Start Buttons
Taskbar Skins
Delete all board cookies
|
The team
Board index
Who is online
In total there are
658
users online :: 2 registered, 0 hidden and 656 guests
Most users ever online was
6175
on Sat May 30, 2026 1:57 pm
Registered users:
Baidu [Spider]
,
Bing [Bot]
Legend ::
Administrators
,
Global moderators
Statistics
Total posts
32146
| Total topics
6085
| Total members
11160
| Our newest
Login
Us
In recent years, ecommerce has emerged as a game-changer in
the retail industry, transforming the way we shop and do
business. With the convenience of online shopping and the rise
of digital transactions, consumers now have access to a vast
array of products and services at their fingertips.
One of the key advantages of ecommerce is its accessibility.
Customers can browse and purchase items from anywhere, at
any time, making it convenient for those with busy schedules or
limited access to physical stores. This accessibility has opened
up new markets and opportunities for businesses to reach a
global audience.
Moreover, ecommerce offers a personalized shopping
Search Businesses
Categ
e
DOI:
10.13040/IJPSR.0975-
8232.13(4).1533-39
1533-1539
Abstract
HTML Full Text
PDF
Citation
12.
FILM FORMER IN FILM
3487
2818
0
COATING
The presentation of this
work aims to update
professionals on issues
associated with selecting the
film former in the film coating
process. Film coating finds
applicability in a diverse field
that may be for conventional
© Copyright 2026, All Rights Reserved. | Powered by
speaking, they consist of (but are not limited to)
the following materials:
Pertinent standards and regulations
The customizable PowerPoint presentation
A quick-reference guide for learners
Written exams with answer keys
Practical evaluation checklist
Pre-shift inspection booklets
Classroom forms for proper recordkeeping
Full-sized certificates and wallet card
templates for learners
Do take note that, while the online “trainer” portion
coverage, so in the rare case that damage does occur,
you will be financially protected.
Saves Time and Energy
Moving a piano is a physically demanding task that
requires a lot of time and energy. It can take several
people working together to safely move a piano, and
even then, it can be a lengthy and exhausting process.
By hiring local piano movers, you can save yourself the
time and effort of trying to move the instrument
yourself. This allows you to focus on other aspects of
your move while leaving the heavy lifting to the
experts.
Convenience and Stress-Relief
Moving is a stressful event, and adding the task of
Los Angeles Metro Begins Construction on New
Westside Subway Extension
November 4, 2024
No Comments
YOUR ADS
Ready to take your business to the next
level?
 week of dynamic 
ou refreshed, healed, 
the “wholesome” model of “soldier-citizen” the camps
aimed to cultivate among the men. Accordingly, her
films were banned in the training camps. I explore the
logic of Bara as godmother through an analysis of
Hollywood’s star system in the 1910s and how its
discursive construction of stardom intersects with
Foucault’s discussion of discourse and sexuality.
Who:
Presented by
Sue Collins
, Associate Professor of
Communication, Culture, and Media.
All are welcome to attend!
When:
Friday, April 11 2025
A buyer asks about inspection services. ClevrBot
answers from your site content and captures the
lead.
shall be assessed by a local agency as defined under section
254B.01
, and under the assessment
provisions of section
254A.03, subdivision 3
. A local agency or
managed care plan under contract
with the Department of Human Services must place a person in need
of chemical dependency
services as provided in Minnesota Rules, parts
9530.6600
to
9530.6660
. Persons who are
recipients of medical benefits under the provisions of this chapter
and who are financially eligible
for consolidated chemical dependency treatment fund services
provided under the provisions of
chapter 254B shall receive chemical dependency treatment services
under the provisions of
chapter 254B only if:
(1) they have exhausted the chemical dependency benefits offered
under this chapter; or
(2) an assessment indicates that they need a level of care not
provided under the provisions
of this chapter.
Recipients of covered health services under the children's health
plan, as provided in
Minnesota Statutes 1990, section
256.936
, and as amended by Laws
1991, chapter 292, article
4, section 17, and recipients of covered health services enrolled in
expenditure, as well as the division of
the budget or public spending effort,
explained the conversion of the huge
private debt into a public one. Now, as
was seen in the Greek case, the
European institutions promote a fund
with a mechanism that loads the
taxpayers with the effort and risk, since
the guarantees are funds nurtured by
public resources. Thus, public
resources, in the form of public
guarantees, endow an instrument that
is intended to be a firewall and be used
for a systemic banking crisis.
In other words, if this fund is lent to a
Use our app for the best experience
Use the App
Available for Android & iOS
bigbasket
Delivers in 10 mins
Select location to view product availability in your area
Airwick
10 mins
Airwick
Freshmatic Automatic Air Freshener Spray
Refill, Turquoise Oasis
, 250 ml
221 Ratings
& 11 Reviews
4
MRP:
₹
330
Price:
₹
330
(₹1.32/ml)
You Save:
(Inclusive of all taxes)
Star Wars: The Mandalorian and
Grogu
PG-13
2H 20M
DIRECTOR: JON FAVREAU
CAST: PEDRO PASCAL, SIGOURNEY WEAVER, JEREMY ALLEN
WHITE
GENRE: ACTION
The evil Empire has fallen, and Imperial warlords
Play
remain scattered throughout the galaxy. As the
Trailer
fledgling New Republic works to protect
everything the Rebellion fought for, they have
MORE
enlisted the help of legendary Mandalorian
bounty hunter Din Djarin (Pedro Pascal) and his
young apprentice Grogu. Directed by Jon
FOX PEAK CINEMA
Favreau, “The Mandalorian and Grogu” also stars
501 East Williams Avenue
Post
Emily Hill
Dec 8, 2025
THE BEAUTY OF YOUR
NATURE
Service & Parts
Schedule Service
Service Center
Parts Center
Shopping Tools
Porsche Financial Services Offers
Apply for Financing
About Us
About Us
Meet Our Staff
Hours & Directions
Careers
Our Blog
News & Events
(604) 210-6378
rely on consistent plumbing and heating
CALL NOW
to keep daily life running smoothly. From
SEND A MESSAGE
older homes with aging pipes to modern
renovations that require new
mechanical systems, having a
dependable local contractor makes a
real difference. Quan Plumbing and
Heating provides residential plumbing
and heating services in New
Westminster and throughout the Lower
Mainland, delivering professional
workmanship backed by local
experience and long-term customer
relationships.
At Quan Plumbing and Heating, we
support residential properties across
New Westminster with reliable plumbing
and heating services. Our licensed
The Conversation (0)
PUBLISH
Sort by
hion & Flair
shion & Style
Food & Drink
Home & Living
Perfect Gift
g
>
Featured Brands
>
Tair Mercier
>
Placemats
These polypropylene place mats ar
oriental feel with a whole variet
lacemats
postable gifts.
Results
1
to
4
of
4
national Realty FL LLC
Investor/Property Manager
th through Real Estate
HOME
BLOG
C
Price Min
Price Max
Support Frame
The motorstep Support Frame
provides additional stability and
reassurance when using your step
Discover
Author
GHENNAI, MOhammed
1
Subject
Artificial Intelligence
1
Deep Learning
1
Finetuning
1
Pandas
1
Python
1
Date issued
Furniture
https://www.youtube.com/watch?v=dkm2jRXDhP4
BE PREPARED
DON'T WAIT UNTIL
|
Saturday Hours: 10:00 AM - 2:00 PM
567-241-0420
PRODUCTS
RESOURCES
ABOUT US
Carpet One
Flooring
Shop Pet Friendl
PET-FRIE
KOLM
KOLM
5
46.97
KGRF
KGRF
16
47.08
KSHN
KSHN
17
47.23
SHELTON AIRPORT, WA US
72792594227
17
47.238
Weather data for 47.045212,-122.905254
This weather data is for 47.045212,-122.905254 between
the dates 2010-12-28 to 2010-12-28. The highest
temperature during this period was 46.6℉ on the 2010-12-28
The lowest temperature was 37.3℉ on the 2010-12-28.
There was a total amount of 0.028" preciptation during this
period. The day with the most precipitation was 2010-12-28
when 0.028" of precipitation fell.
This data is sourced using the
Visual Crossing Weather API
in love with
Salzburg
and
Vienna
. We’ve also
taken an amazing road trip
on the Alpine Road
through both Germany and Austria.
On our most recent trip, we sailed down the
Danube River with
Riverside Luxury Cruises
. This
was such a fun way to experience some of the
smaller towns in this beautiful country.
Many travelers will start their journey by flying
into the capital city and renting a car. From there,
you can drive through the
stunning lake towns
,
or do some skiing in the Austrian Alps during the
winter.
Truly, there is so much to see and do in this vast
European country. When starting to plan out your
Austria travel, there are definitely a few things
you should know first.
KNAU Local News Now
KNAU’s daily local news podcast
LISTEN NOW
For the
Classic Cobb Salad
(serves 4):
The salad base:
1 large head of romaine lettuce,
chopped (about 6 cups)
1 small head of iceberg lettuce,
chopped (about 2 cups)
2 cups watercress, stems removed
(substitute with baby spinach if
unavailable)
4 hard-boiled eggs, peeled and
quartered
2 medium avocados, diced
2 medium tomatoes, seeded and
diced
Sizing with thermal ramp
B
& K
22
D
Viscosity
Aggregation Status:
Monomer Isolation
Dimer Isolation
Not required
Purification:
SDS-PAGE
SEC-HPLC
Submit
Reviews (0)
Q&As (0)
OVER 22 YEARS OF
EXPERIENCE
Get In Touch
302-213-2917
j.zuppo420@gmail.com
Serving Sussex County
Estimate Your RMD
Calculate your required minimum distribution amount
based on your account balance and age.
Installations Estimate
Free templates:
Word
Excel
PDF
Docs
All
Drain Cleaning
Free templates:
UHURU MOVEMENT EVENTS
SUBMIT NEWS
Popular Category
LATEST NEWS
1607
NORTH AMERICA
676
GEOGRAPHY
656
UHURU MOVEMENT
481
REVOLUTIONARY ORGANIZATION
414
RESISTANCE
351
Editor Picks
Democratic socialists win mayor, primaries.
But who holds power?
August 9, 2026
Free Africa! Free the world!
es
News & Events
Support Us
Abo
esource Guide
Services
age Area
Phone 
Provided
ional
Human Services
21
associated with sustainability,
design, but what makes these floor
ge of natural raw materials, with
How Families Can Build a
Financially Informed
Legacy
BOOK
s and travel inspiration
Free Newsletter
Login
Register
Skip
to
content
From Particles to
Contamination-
***
What is needed is a verbatim copy of every line in the records above from the one containing "was seen in the Greek case, the" down to the one containing "for a systemic banking crisis.", both included, and nothing more.

**EXERCISE OUTPUT**
was seen in the Greek case, the
European institutions promote a fund
with a mechanism that loads the
taxpayers with the effort and risk, since
the guarantees are funds nurtured by
public resources. Thus, public
resources, in the form of public
guarantees, endow an instrument that
is intended to be a firewall and be used
for a systemic banking crisis.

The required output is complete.